There’s a strong case to be made that visualization methods should be based on the phenomenon being visualized, rather than the graphical product. In that case, it might seem like the ORBIS Minard Diagram shouldn’t have Minard’s name, since ORBIS does not attempt to correlate temperature or casualties with routes. But Minard made a number of different information visualization pieces that involve maps and line thickness.
Minard, in these cases, is mapping strength of connection based on the aggregation of statistical data. In this case, I think ORBIS is doing the same, though instead of using statistical data, it uses a model to derive the strength of connection. The two end up with the same phenomenon--cumulative strength of ties--using different approaches, but reach the same point. Whether this means that betweenness is flow depends on how you treat information visualization. Data has no natural graphical form, and graphical forms do not come naturally from raw data. This is seen pragmatically in models of processing data to produce information visualization, which act to highlight not only attributes of data but particular relationships between data for the purpose of associating those attributes and relationships with graphical channels like color, position, size, or thickness.

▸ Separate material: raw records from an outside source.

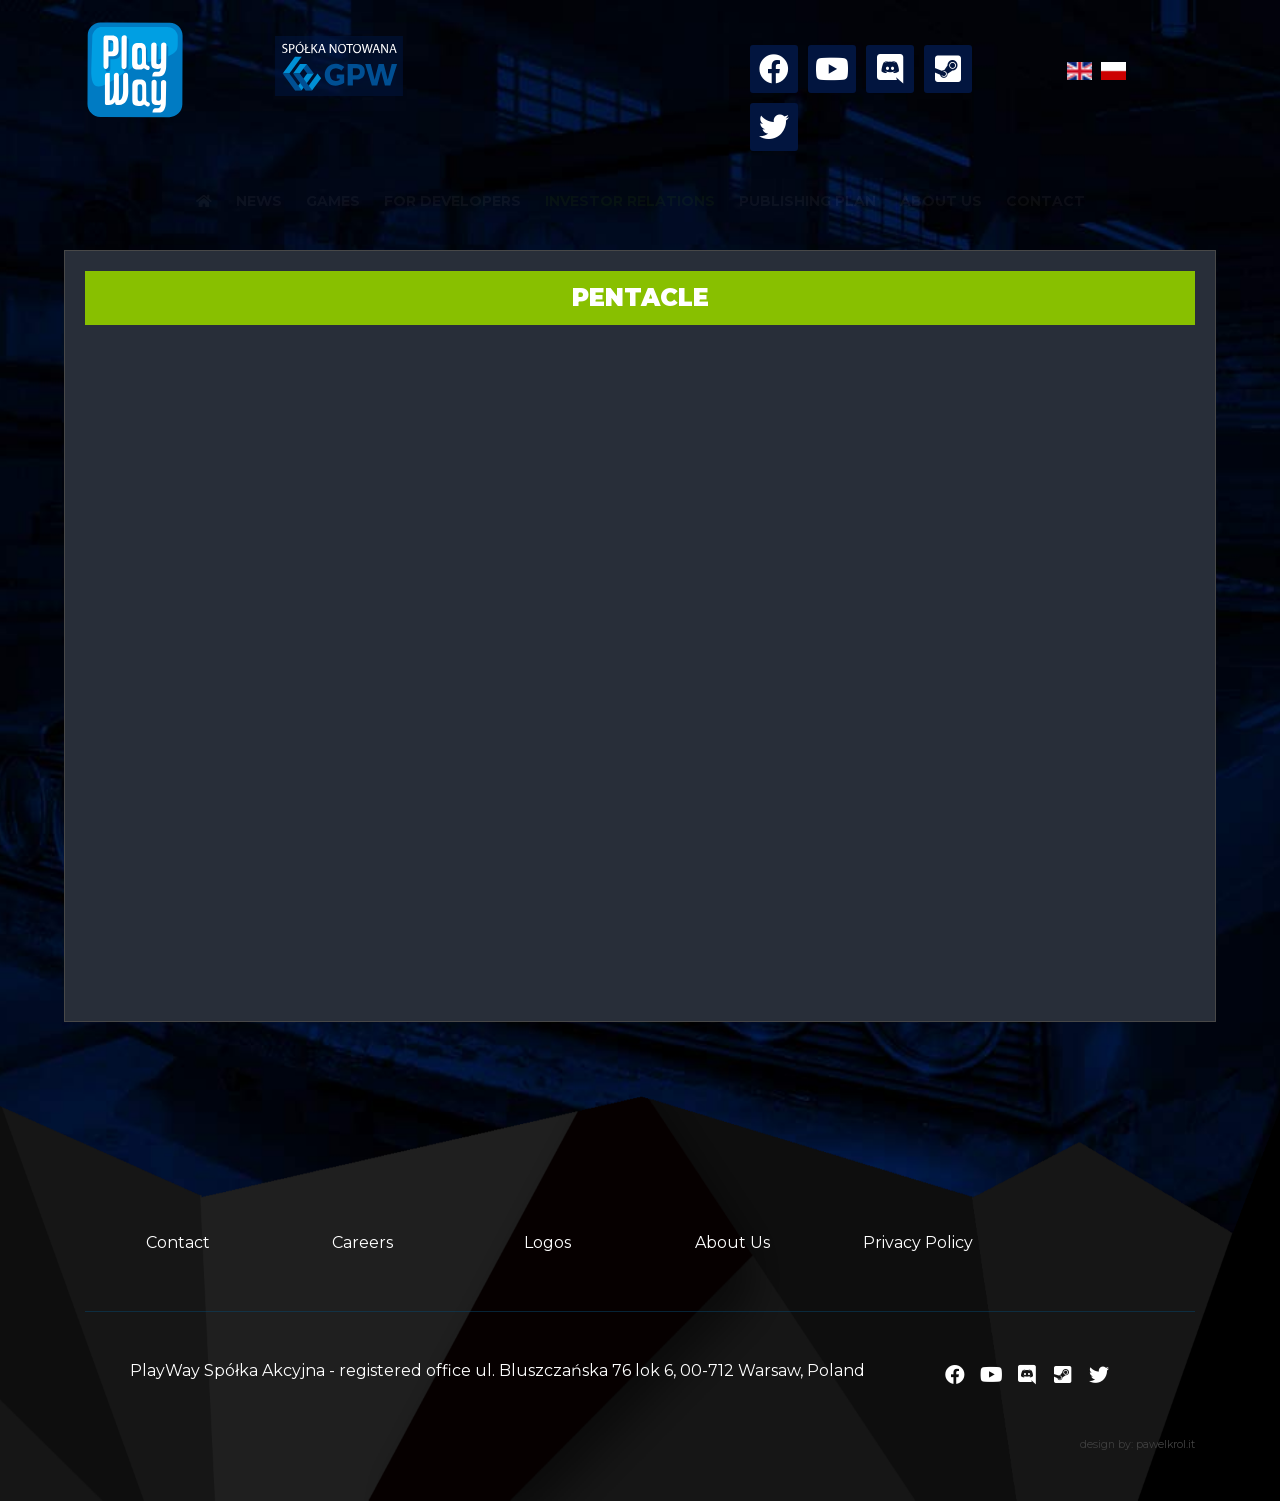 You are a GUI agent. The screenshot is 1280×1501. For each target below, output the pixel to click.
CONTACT (1045, 201)
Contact (178, 1242)
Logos (547, 1242)
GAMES (333, 201)
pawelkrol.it (1165, 1444)
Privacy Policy (918, 1242)
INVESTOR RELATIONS (630, 201)
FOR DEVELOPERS (452, 201)
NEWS (259, 201)
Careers (362, 1242)
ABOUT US (941, 201)
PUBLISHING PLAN (807, 201)
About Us (732, 1242)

If we think of a Minard Diagram as strictly constrained to the dataset used for his map of Napoleon’s March, then it is an information visualization method narrowly suited for representing flow along a path correlated with geography and some external variable (temperature in the case of the original). But if we think of Minard’s work representing a system through a series of connections from a center (whether Paris or Kaunas) which sees that strength attenuated in a heterogeneous manner that reveals geographic patterns, then suddenly the Minard Diagram is not simply another way of representing flow. Instead, it is a particular way of processing data, in this case data associated with edges, in a system where those edges are laid out in a non-arbitrary geographic manner.
The result of this and other information visualization is as much a graphical representation of the data as it is a representation of the perspective on the data and the methods used to process the data. Graphics, then, are not simply a product or publication, divorced or perhaps distilled from a dataset, but a summation of data and processing and perspective. Whether this is controversial depends on your perspective of data. If you think that information visualization is meant to only show “data”, then processing and perspective are corruptions of the pure data, and graphical similarity is a sign of someone using the “wrong” technique to represent that data. In that case, something like the Minard Diagram might be considered a dishonest attempt to hijack the cultural capital of Minard’s name for a visually similar but unrelated technique. But if the graphical similarity indicates meaningful similarities between the phenomena being represented, then it would indicate that graphical similarity of information visualization is a sign of similarity of perspective and processing in cases where the data is fundamentally different.